Instructions to follow: Report each line of the entries that contains the word "Electrónico", copied in full.

::::::

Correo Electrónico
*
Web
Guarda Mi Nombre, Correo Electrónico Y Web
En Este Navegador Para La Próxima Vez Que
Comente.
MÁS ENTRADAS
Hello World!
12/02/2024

::::::

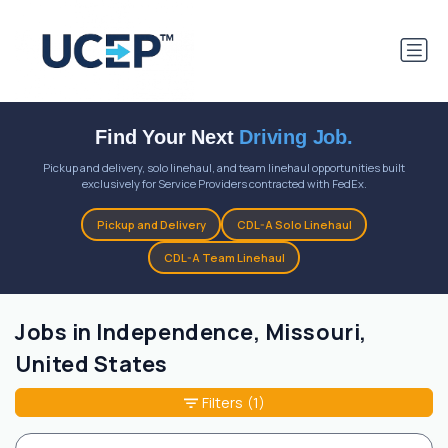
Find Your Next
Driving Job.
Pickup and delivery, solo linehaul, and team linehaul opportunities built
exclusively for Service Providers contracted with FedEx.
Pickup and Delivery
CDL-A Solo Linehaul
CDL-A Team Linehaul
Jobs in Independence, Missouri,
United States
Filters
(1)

::::::

Exercise result:
Correo Electrónico
Guarda Mi Nombre, Correo Electrónico Y Web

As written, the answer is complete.